A perda das colônias pode alarmar a psicologia sindicalista ortodoxa com a ameaça do desemprego, mas um proletário revolucionário com consciência de classe, lutando pela destruição total da propriedade capitalista e pelo estabelecimento de um estado comunista, não pode não desejar tal colapso do sistema atual já que isso levaria à falência econômica do capitalismo – uma condição necessária para sua derrocada final.

Frente a todas as dúvidas dos camaradas britânicos nós declaramos que nosso objetivo é prevenir o estabelecimento de um governo nacionalista burguês, que seria outra fortaleza do capitalismo. Nós desejamos organizar a crescente rebelião das massas indianas nos princípios da luta de classes, para que, quando a revolução venha, seja uma revolução social. A ideia de uma revolução proletária distinta do nacionalismo chegou à Índia e está se mostrando com greves sem precedentes. Ela é primitiva e não totalmente consciente, então ela é por vezes vítima de ideais nacionalistas. Mas aqueles na vanguarda veem o objetivo e a luta e rejeitam a ideia de unir todo o país sob o nacionalismo com o propósito único de expulsar o estrangeiro, porque eles sabem que os príncipes, terratenentes, donos de fábricas e emprestadores nativos, que controlariam o governo, não seriam menos opressores do que o estrangeiro. “Terra para quem trabalha” será nosso slogan mais poderoso, porque a Índia é um país agrícola e a maioria da população pertence ao campesinato sem-terra. Nosso programa também clama pela organização do proletariado indiano nos princípios da luta de classes, pela fundação de um estado comunista, baseado, durante o período de transição, na ditadura do proletariado.

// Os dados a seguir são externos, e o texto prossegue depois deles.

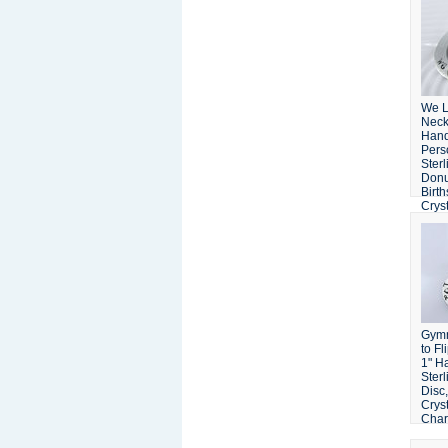
We 
Neck
Han
Pers
Sterl
Donu
Birt
Crys
Gymn
to Fl
1" H
Sterl
Disc
Crys
Cha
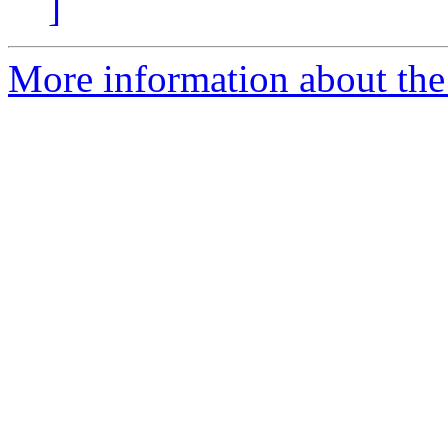
]
More information about the 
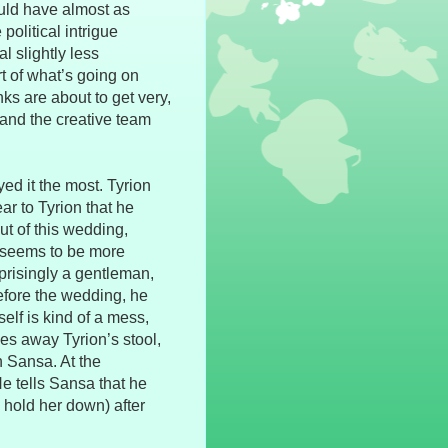
ould have almost as
olitical intrigue
 slightly less
rt of what’s going on
nks are about to get very,
 and the creative team
yed it the most. Tyrion
r to Tyrion that he
out of this wedding,
ll seems to be more
prisingly a gentleman,
efore the wedding, he
self is kind of a mess,
kes away Tyrion’s stool,
n Sansa. At the
e tells Sansa that he
 hold her down) after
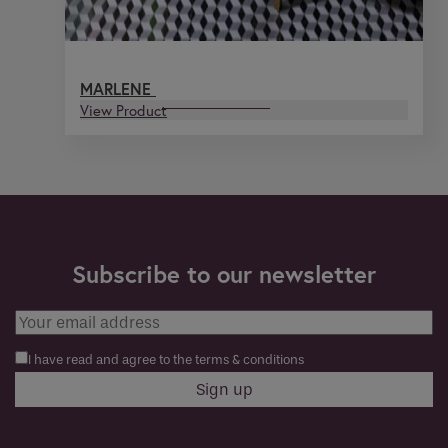
MARLENE
View Product
Subscribe to our newsletter
I have read and agree to the terms & conditions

Nós clamamos aos trabalhadores de todos os países, especialmente da Grã-Bretanha, para nos ajudar a realizar nosso programa. A luta proletária na Índia assim como em outras dependências da Grã-Bretanha deve ser considerada como fator vital no movimento proletário internacional. A autodeterminação para a Índia apenas encoraja a ideia do nacionalismo burguês. Denunciem os imperialistas mascarados que a defendem e desgraçam seus nomes (dos trabalhadores britânicos). O fato de que a Índia é governada pelo mais poderoso imperialismo conhecido na história faz qualquer tipo de organização revolucionária em meio a classe trabalhadora quase impossível. O primeiro passo em direção a revolução social deve ser criar uma situação favorável para organizar as massas para o embate final. Tal situação só pode ser criada pela derrubada, ou, pelo menos, pelo enfraquecimento, do imperialismo estrangeiro que se mantém pelo poder militar.

Deixem de ser vítimas do espantalho imperialista de que as massas do Leste são raças atrasadas e devem ser submetidas à infernal exploração capitalista da qual vocês se batem para escapar. Nós apelamos que vocês reconheçam o movimento revolucionário indiano como uma parte vital da luta proletária mundial contra o capitalismo. Nos ajude a levantar a bandeira da revolução social na Índia e a nos libertar do imperialismo capitalista para que nós possamos ajudar vocês no embate final para a realização do estado comunista universal.